Clustering: An unsupervised method of grouping observations based on similarities in the values of their features.
Data wrangling: The process of restructuring, cleaning or organising a dataset in order to facilitate analysis or visualisation.
Deep architecture: A neural network model that has multiple intermediate layers. The more layers that the model has, the more complex the patterns it is able to utilise within the dataset.
Feature: An explanatory variable that has been recorded as part of a dataset.
Feature engineering: Extracting and generating features from raw data to quantify the observed patterns in a more model friendly way, leading to better results.
Fitting: The procedure of adjusting a model’s weights to more accurately map input to output. Gradient descent methods are most commonly used to calculate how a model’s weights should be changed throughout the fitting (training) procedure.

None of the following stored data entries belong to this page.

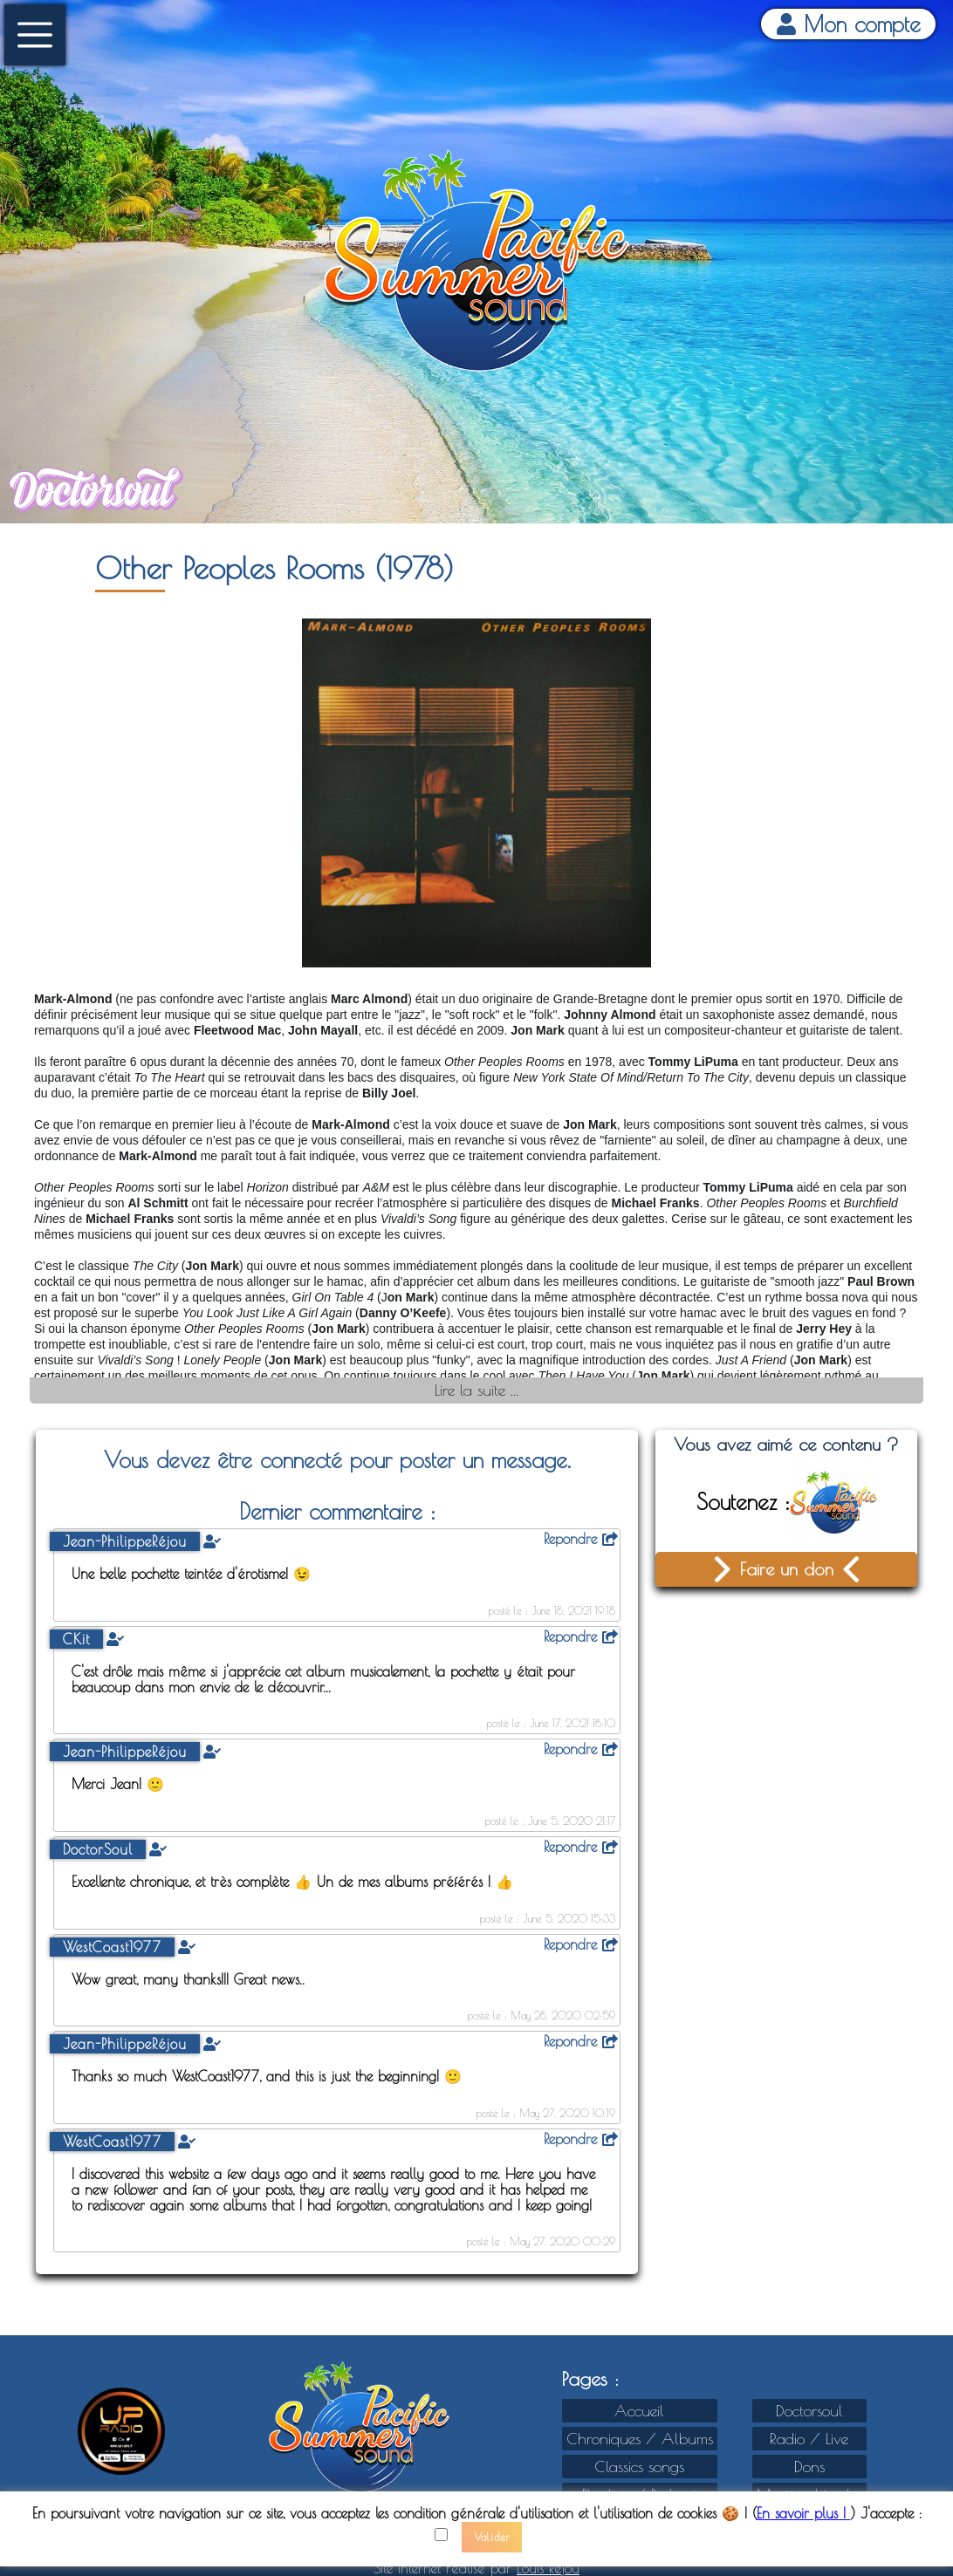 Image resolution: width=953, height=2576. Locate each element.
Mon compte (849, 24)
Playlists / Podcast (639, 2494)
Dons (809, 2466)
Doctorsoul (809, 2411)
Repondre (581, 1539)
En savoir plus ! (804, 2523)
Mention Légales (809, 2494)
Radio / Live (809, 2438)
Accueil (639, 2411)
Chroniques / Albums (639, 2438)
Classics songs (639, 2466) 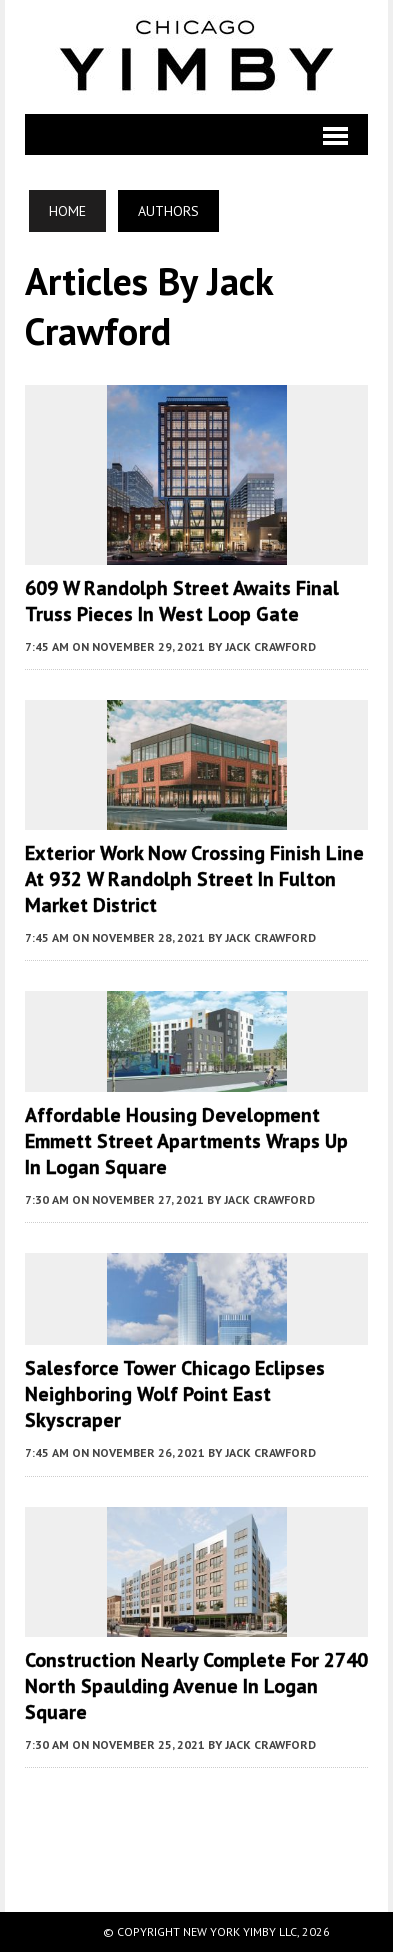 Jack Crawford (270, 646)
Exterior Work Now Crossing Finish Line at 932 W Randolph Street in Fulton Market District (194, 879)
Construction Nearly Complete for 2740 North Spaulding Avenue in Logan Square (196, 1686)
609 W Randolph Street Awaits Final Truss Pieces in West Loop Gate (182, 601)
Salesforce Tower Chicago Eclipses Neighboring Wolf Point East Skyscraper (175, 1394)
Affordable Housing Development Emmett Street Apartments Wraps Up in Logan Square (186, 1141)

High dimensional data: A dataset where each observation possesses a high number of features.
Hyperparameters: Parameters of the model that affect the fitting of the model. They can be highly influential on the model’s performance and are typically related to the complexity of the model or the speed and duration of the fitting procedure.
Target: The property/characteristic/variable that we are trying to predict in a supervised machine learning task, sometimes referred to as the label or ground truth.
Weights: Trainable and non-trainable parameters in the model that quantify how the features are mapped from input to output, or input to the next layer in a neural network.